Hey everyone!
I’m a developer and economist from Tajikistan who spent 7 years building a blockchain experiment based on Austrian and libertarian economics. I’m genuinely curious: Can crypto communities on Reddit achieve the kind of real self-organization we always discuss — or are we forever limited by inertia and old power structures?
Recently, I tried launching an open, transparent voting system (based on the ideas of Mises, Hayek, Friedman, and Kropotkin) that lets anyone participate, propose changes, or even nominate themselves as a director. The protocol uses hybrid PoW+PoS and on-chain voting, where both “for” and “against” votes matter and are recalculated with each block.
I was hoping to see whether such a mechanism could enable communities to coordinate, make shared decisions, and actually experiment with decentralized governance — not just in theory, but in practice.
Open questions for discussion:
Has anyone here seen real examples of Reddit crypto subs coordinating across boundaries — or is it just too hard in practice?
Do you think decentralized on-chain voting (where every vote is public and both support/opposition are visible) can help communities make fairer decisions, or do entrenched interests always win out?

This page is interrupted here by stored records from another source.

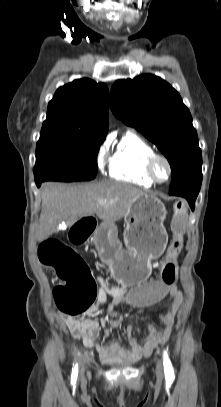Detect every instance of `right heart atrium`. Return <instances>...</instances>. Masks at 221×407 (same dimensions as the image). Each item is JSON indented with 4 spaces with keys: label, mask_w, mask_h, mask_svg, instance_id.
I'll list each match as a JSON object with an SVG mask.
<instances>
[{
    "label": "right heart atrium",
    "mask_w": 221,
    "mask_h": 407,
    "mask_svg": "<svg viewBox=\"0 0 221 407\" xmlns=\"http://www.w3.org/2000/svg\"><path fill=\"white\" fill-rule=\"evenodd\" d=\"M109 142H103L96 153V164L98 169L103 172L109 161Z\"/></svg>",
    "instance_id": "d8ad5b80"
}]
</instances>
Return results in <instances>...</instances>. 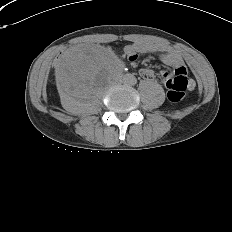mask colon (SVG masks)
<instances>
[{
  "mask_svg": "<svg viewBox=\"0 0 232 232\" xmlns=\"http://www.w3.org/2000/svg\"><path fill=\"white\" fill-rule=\"evenodd\" d=\"M164 83L168 88V97L173 102L183 99L185 91L190 88L189 78L183 74H175L165 78Z\"/></svg>",
  "mask_w": 232,
  "mask_h": 232,
  "instance_id": "5ec220e1",
  "label": "colon"
}]
</instances>
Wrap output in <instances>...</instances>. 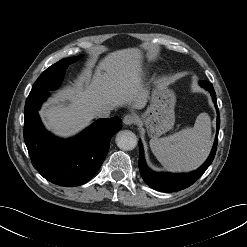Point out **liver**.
<instances>
[{
	"label": "liver",
	"instance_id": "6515ba94",
	"mask_svg": "<svg viewBox=\"0 0 247 247\" xmlns=\"http://www.w3.org/2000/svg\"><path fill=\"white\" fill-rule=\"evenodd\" d=\"M142 53L137 48L107 55L94 76L83 78L74 87L60 90L40 111L46 127L58 136L68 137L87 127L100 108L128 105L142 109L148 94L141 77Z\"/></svg>",
	"mask_w": 247,
	"mask_h": 247
}]
</instances>
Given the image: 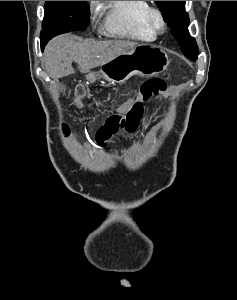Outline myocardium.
Here are the masks:
<instances>
[{"instance_id": "f54148a6", "label": "myocardium", "mask_w": 237, "mask_h": 300, "mask_svg": "<svg viewBox=\"0 0 237 300\" xmlns=\"http://www.w3.org/2000/svg\"><path fill=\"white\" fill-rule=\"evenodd\" d=\"M146 22L154 34H163L167 29L162 10L156 6L148 7L146 11Z\"/></svg>"}]
</instances>
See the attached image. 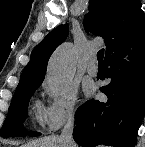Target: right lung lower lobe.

What would it take for you to trust a voting protocol enough to actually use it for community-level decisions?
What obstacles (social, technical, reputational) do you see in getting something like this off the ground?
Not shilling or recruiting — genuinely interested in thoughts and experiences!
If mods are okay with it, happy to link more technical details in comments or DMs.
Would love to hear your perspectives.